我收回目光,坏心眼地想,我可不可以告她侵犯我的肖像权?
饶是如此,此后我竟还是任由她画了那么多以我为模特的画。
我没想配合她,但是她趁人之危,连上课打盹儿都能被她的画纸抓拍。
久而久之,我学会了平常心。遮掩耳目,不去听那些人对元薇真和阿然的吹捧,忽略所谓的般配之言,元薇真和我并没什么瓜葛,她喜欢画就画,难不成我还得特意花心思去盯她?除非闲得慌。
“江兰,听说你从苗族来?”某一日,她拿着笔写写画画,头都没抬,唤我。
我瞥她一眼,示意她有事说事。
她却没再说话,继续折腾她的草稿纸。
我满头黑线,打算移开目光,下一刻,她挪开手,语气淡淡道:“银冠的确比刘海更与你相配。”
我看见那空白纸页上一个惟妙惟肖的人,头顶银冠,身着苗服,搭配着常见的苗族银饰。
因为是铅笔画的,没有颜色,却足以瞧见那银冠细致的纹样——细长的镂花银片,蹁跹的蝴蝶蜻蜓,错落的小银花簇,还有中央最显眼的银凤。
最后,是一排紧凑繁复的流苏。
每一笔对于手绘而言都很细致,每一笔都需要作画人仔细观摩过银冠的结构。
它被刻画得是那样栩栩如生,就像过去十多年每次节日或祭祀女人们都会戴的银冠,鲜活而生动。
我少见地出了会儿神。
自从把那些东西收起来之后,我已经很久没有见到过苗族的服饰了。
有时候会觉得空荡荡的,有时候又觉得干净利落就很好。
“我最近对苗族的服饰很感兴趣,特意买了一顶银冠,亲手拆卸组装过。”元薇真道,“你帮我看看,这画符不符合苗族的特点?”

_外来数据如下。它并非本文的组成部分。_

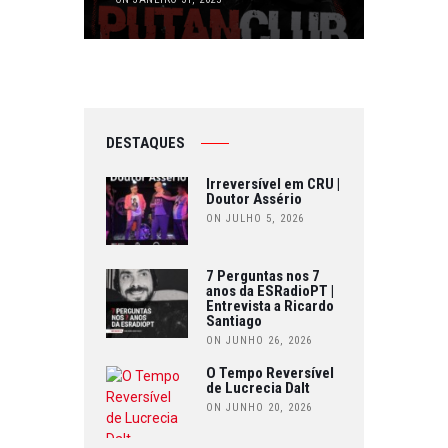
DESTAQUES
Irreversível em CRU |
Doutor Assério
ON JULHO 5, 2026
7 Perguntas nos 7
anos da ESRadioPT |
Entrevista a Ricardo
Santiago
ON JUNHO 26, 2026
O Tempo Reversível
de Lucrecia Dalt
ON JUNHO 20, 2026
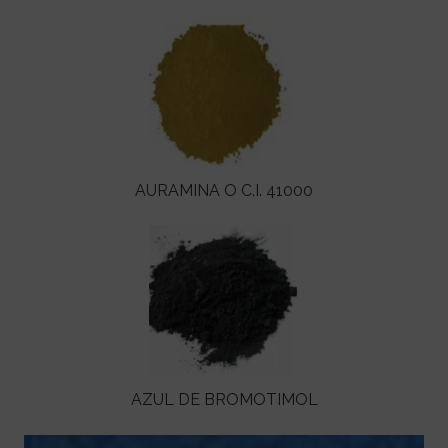
AURAMINA O C.I. 41000
AZUL DE BROMOTIMOL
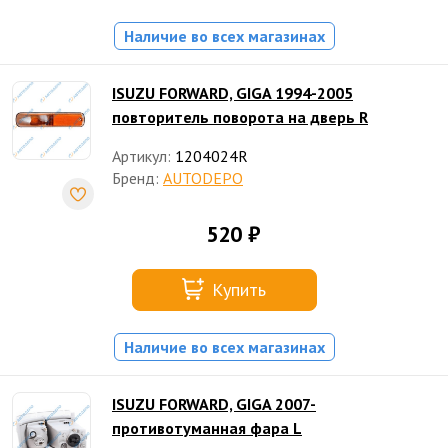
Наличие во всех магазинах
ISUZU FORWARD, GIGA 1994-2005
повторитель поворота на дверь R
Артикул:
1204024R
Бренд:
AUTODEPO
520 ₽
Купить
Наличие во всех магазинах
ISUZU FORWARD, GIGA 2007-
противотуманная фара L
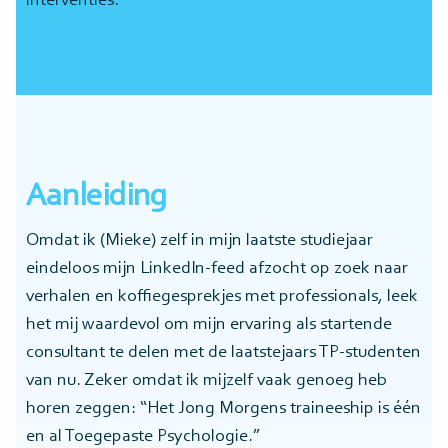
interventies.
Aanleiding
Omdat ik (Mieke) zelf in mijn laatste studiejaar
eindeloos mijn LinkedIn-feed afzocht op zoek naar
verhalen en koffiegesprekjes met professionals, leek
het mij waardevol om mijn ervaring als startende
consultant te delen met de laatstejaars TP-studenten
van nu. Zeker omdat ik mijzelf vaak genoeg heb
horen zeggen: “Het Jong Morgens traineeship is één
en al Toegepaste Psychologie.”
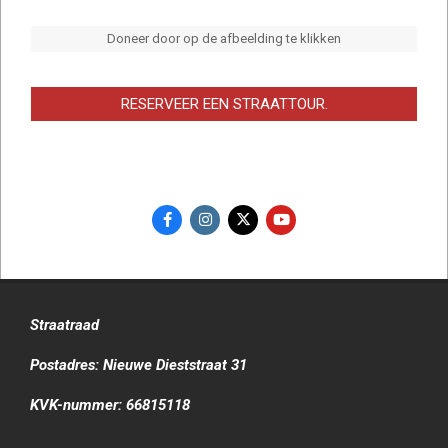
Doneer door op de afbeelding te klikken
RESERVEER EEN STRAATTOUR.
Straatraad
Postadres: Nieuwe Dieststraat 31
KVK-nummer: 66815118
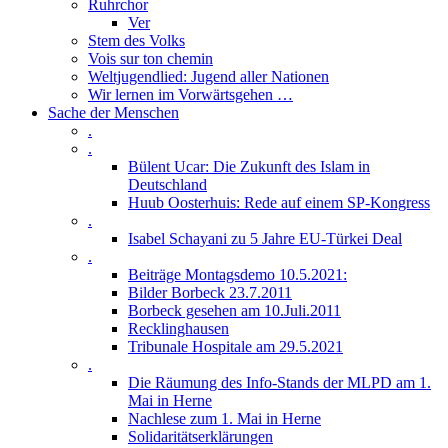
Ruhrchor
Ver
Stem des Volks
Vois sur ton chemin
Weltjugendlied: Jugend aller Nationen
Wir lernen im Vorwärtsgehen …
Sache der Menschen
.
.
Bülent Ucar: Die Zukunft des Islam in
Deutschland
Huub Oosterhuis: Rede auf einem SP-Kongress
.
Isabel Schayani zu 5 Jahre EU-Türkei Deal
.
Beiträge Montagsdemo 10.5.2021:
Bilder Borbeck 23.7.2011
Borbeck gesehen am 10.Juli.2011
Recklinghausen
Tribunale Hospitale am 29.5.2021
.
Die Räumung des Info-Stands der MLPD am 1.
Mai in Herne
Nachlese zum 1. Mai in Herne
Solidaritätserklärungen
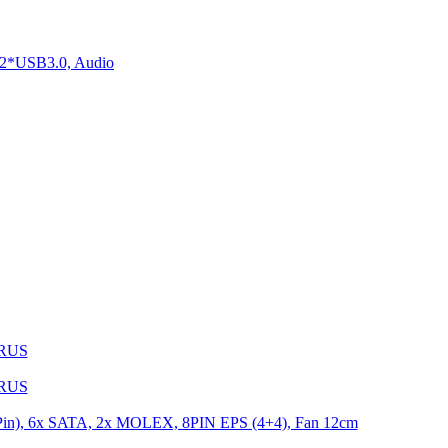
2*USB3.0, Audio
1RUS
9RUS
n), 6x SATA, 2x MOLEX, 8PIN EPS (4+4), Fan 12cm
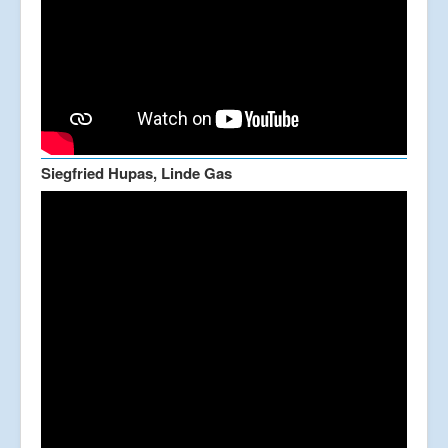
Siegfried Hupas, Linde Gas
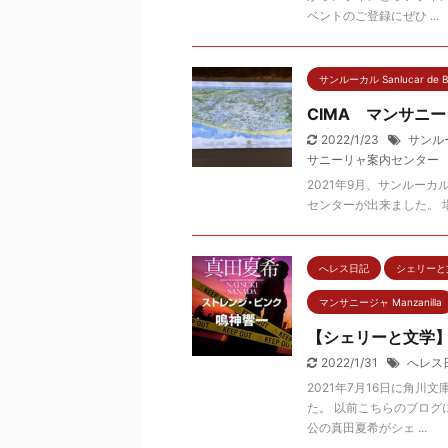
ベントのご登録にぜひ ...
サンルーカル Sanlucar de B
CIMA マンサニ
2022/1/23
サンル
サニーリャ案内センター
2021年9月、サンルーカルにCIM
センターが出来ました。 場
へレス日記
シェリーと文学 
マンサニージャ Manzanilla
【シェリーと文学】
2022/1/31
へレス
2021年7月16日に角
た。 以前こちらのブロ
公の真田夏希がシェ ...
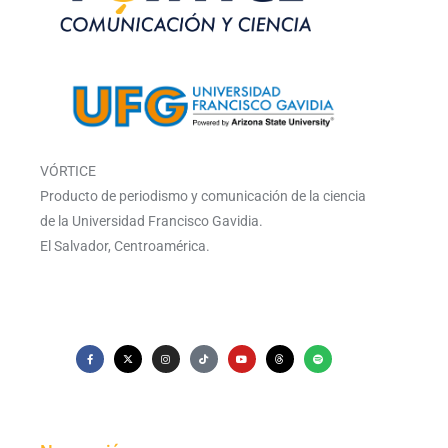
VÓRTICE
Producto de periodismo y comunicación de la ciencia
de la Universidad Francisco Gavidia.
El Salvador, Centroamérica.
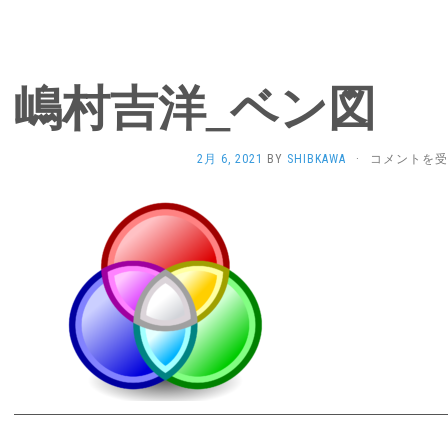
嶋村吉洋_ベン図
嶋
2月 6, 2021
BY
SHIBKAWA
·
コメントを受
村
吉
洋
_
ベ
ン
図
は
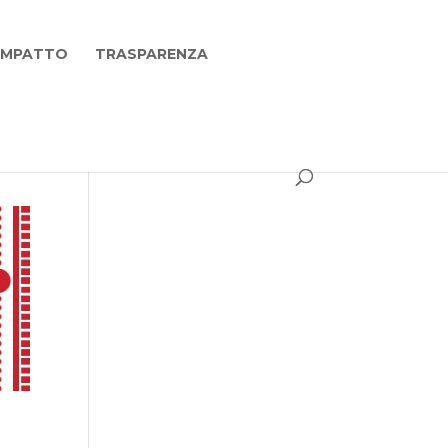
 IMPATTO
TRASPARENZA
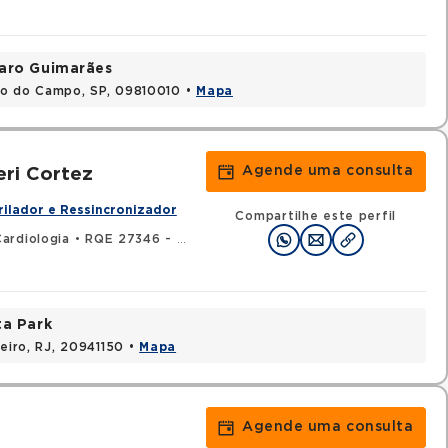
varo Guimarães
do do Campo, SP, 09810010 •
Mapa
Agende uma consulta
eri Cortez
rilador e Ressincronizador
Compartilhe este perfil
ardiologia
•
RQE 27346 - Clínica médica
ta Park
neiro, RJ, 20941150 •
Mapa
Agende uma consulta
o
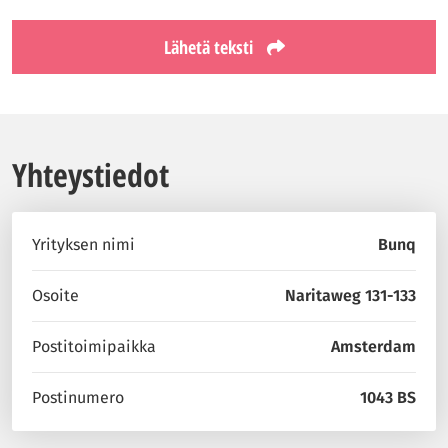
Lähetä teksti
Yhteystiedot
Yrityksen nimi
Bunq
Osoite
Naritaweg 131-133
Postitoimipaikka
Amsterdam
Postinumero
1043 BS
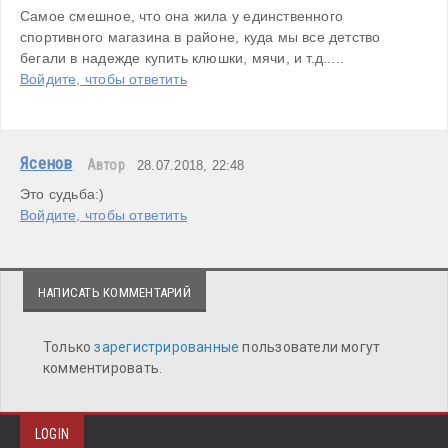
Самое смешное, что она жила у единственного 
спортивного магазина в районе, куда мы все детство 
бегали в надежде купить клюшки, мячи, и т.д.....
Войдите, чтобы ответить
Ясенов
Автор
28.07.2018, 22:48
Это судьба:)
Войдите, чтобы ответить
НАПИСАТЬ КОММЕНТАРИЙ
Только
зарегистрированные
пользователи могут
комментировать.
LOGIN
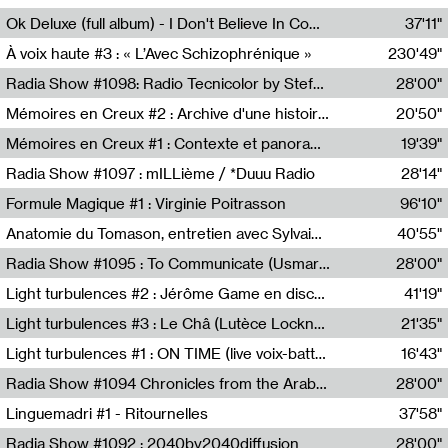
Francesco Russo,Scuola della Crisi
Ok Deluxe (full album) - I Don't Believe In Computing
37'11"
Corentin Canesson,Julien Tiberi,Charlie Hamish Jeffery
À voix haute #3 : « L’Avec Schizophrénique »
230'49"
Agathe Boulanger,Sybille Chevreuse,Carine Lendrin,Léna Monnier,Graziela Susin,Camille Zuber
Radia Show #1098: Radio Tecnicolor by Stefan Nussbaumer & Georg Zichy (Radio Orange 94.0)
28'00"
Radio Orange 94.0
Mémoires en Creux #2 : Archive d'une histoire artistique
20'50"
Sophie Auger-Grappin
Mémoires en Creux #1 : Contexte et panorama
19'39"
Sophie Auger-Grappin
Radia Show #1097 : mILLième / *Duuu Radio
28'14"
Cécile Tonizzo,Nicolas Couturier,Manuel Zenner,Aquila Lescene,Curtis Coco,Cyril Magnier
Formule Magique #1 : Virginie Poitrasson
96'10"
Nathalie Lacroix,Virginie Poitrasson
Anatomie du Tomason, entretien avec Sylvain Cardonnel
40'55"
Loraine Baud,Sylvain Cardonnel
Radia Show #1095 : To Communicate (Usmaradio)
28'00"
Usmaradio
Light turbulences #2 : Jérôme Game en discussion avec Thomas Corlin
41'19"
Jérôme Game,Thomas Corlin,Thierry Raynaud,Hubert Colas
Light turbulences #3 : Le Châ (Lutèce Lockness)
21'35"
Lutèce Lockness
Light turbulences #1 : ON TIME (live voix-batterie) avec Jérôme Game & Jean-Michel Espitallier
16'43"
Jérôme Game,Jean-Michel Espitallier
Radia Show #1094 Chronicles from the Arab Cold War by Ghazi Barakat
28'00"
Reboot.fm
Linguemadri #1 - Ritournelles
37'58"
Meris Angioletti
Radia Show #1092 : 2040by2040diffusion
28'00"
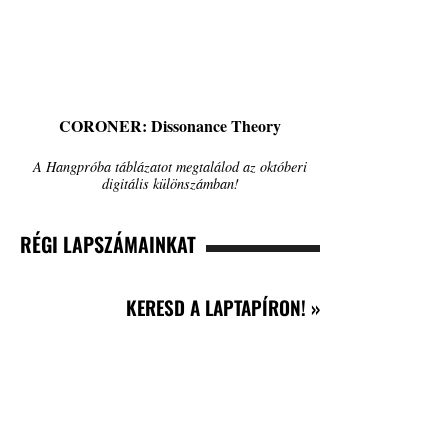
CORONER: Dissonance Theory
A Hangpróba táblázatot megtalálod az októberi
digitális különszámban!
RÉGI LAPSZÁMAINKAT
KERESD A LAPTAPÍRON! »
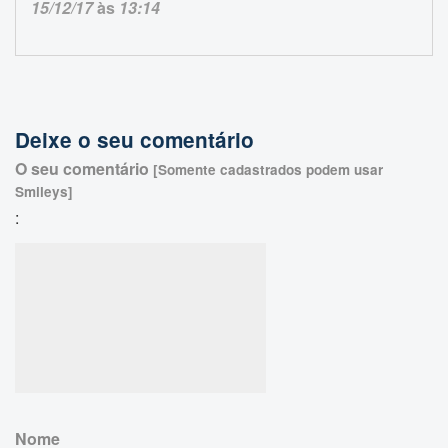
15/12/17
às
13:14
Deixe o seu comentário
O seu comentário
[Somente cadastrados podem usar
Smileys]
:
Nome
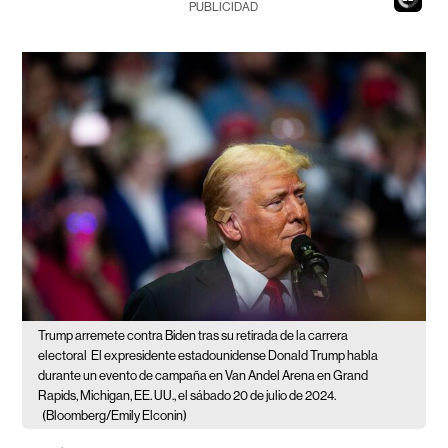
PUBLICIDAD
Trump arremete contra Biden tras su retirada de la carrera
electoral
El expresidente estadounidense Donald Trump habla
durante un evento de campaña en Van Andel Arena en Grand
Rapids, Michigan, EE. UU., el sábado 20 de julio de 2024.
(Bloomberg/Emily Elconin)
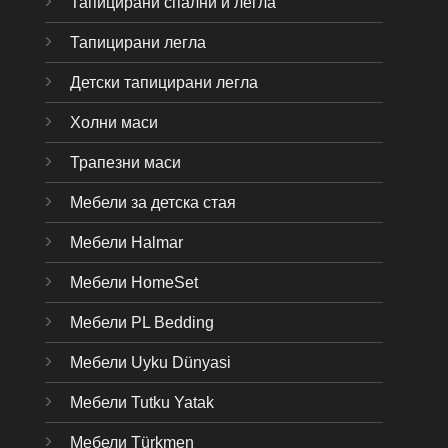
Тапицирани спални и легла
Тапицирани легла
Детски тапицирани легла
Холни маси
Трапезни маси
Мебели за детска стая
Мебели Halmar
Мебели HomeSet
Мебели PL Bedding
Мебели Uyku Dünyas
i
Мебели Tutku Yatak
Мебели Türkmen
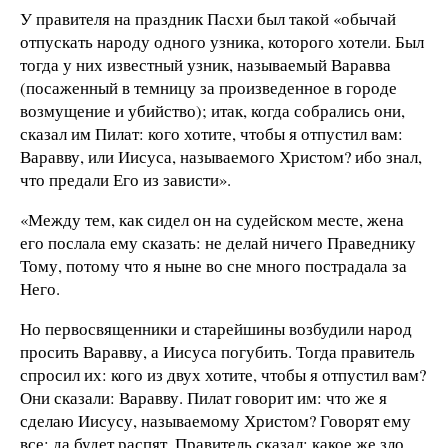
У правителя на праздник Пасхи был такой «обычай
отпускать народу одного узника, которого хотели. Был
тогда у них известный узник, называемый Варавва
(посаженный в темницу за произведенное в городе
возмущение и убийство); итак, когда собрались они,
сказал им Пилат: кого хотите, чтобы я отпустил вам:
Варавву, или Иисуса, называемого Христом? ибо знал,
что предали Его из зависти».
«Между тем, как сидел он на судейском месте, жена
его послала ему сказать: не делай ничего Праведнику
Тому, потому что я ныне во сне много пострадала за
Него.
Но первосвященники и старейшины возбудили народ
просить Варавву, а Иисуса погубить. Тогда правитель
спросил их: кого из двух хотите, чтобы я отпустил вам?
Они сказали: Варавву. Пилат говорит им: что же я
сделаю Иисусу, называемому Христом? Говорят ему
все: да будет распят. Правитель сказал: какое же зло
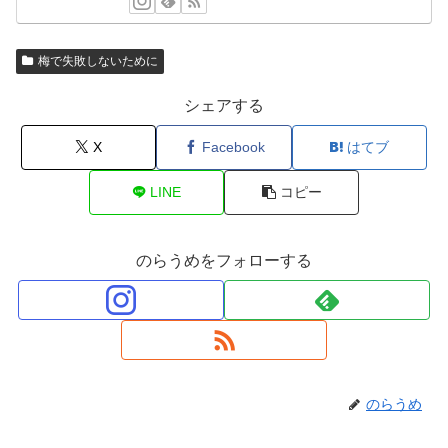
梅で失敗しないために
シェアする
X
Facebook
はてブ
LINE
コピー
のらうめをフォローする
のらうめ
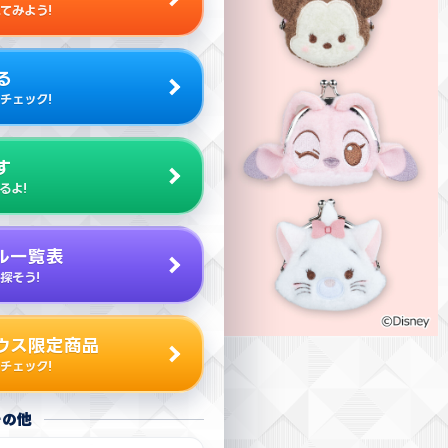
てみよう!
る
チェック!
す
るよ!
ル一覧表
探そう!
ウス限定商品
チェック!
その他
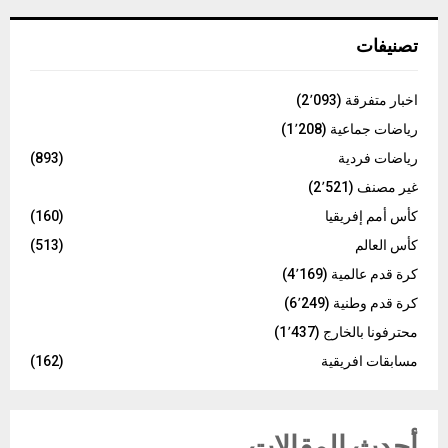
:
C
تصنيفات
H
اخبار متفرقة
(2٬093)
رياضات جماعية
(1٬208)
رياضات فردية
(893)
غير مصنف
(2٬521)
كأس أمم إفريقيا
(160)
كأس العالم
(513)
كرة قدم عالمية
(4٬169)
كرة قدم وطنية
(6٬249)
محترفونا بالخارج
(1٬437)
مسابقات افريقية
(162)
أحدث المقالات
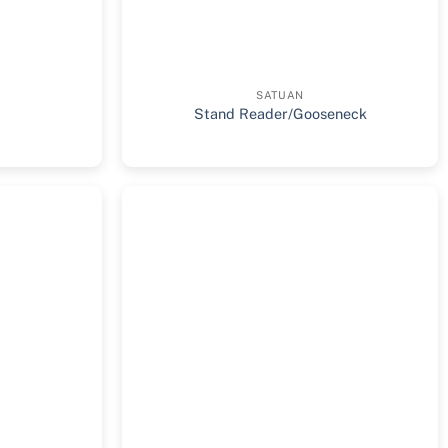
SATUAN
Stand Reader/Gooseneck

她是个完美主义者,画画时尤其如此。要画风土人情那就一定不能有违和,在正式画作之前,她还会打个样,甄别出草稿画里的完美与不完美。据她自己说,这是摸一下底,免得真正画的时候犯太大的错误。
当然,上述言论都是我根据她和她的伙伴聊天时总结的。
不知道从什么时候起,我和元薇真渐渐发展成了不熟悉但稳定的“画家”和“模特”关系。
她负责画,我负责心无旁骛地包括但不限于写作业、打盹儿、睡觉、吃零食。
零食还是她投喂的。
接触多了之后,我发现元薇真这人擅长很多东西。
她学习成绩好总被老师表扬就不说了,琴棋书画,她也都很感兴趣。我知道她家世不错,家族培养出的孩子会的东西多很正常,但令我讶然的是,这些是她个人的爱好。
她提点过我绘画,教过我下棋,甚至和我说过小提琴。
唯独练字,她说:“你这字怎么感觉和宁玉然的很像。”
“有么。”
“我以前琢磨过他的字,不会错。——为什么特意练他的字?”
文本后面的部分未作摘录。